• Exercise instructions: Your answer should be each line of the entries that contains the word "this", copied in full.

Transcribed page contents
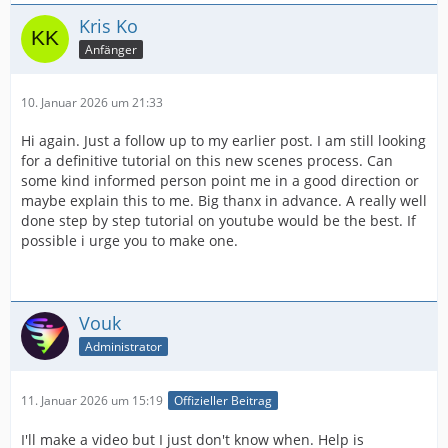
Kris Ko
Anfänger
10. Januar 2026 um 21:33
Hi again. Just a follow up to my earlier post. I am still looking
for a definitive tutorial on this new scenes process. Can
some kind informed person point me in a good direction or
maybe explain this to me. Big thanx in advance. A really well
done step by step tutorial on youtube would be the best. If
possible i urge you to make one.
Vouk
Administrator
11. Januar 2026 um 15:19
Offizieller Beitrag
I'll make a video but I just don't know when. Help is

• Solution:
for a definitive tutorial on this new scenes process. Can
maybe explain this to me. Big thanx in advance. A really well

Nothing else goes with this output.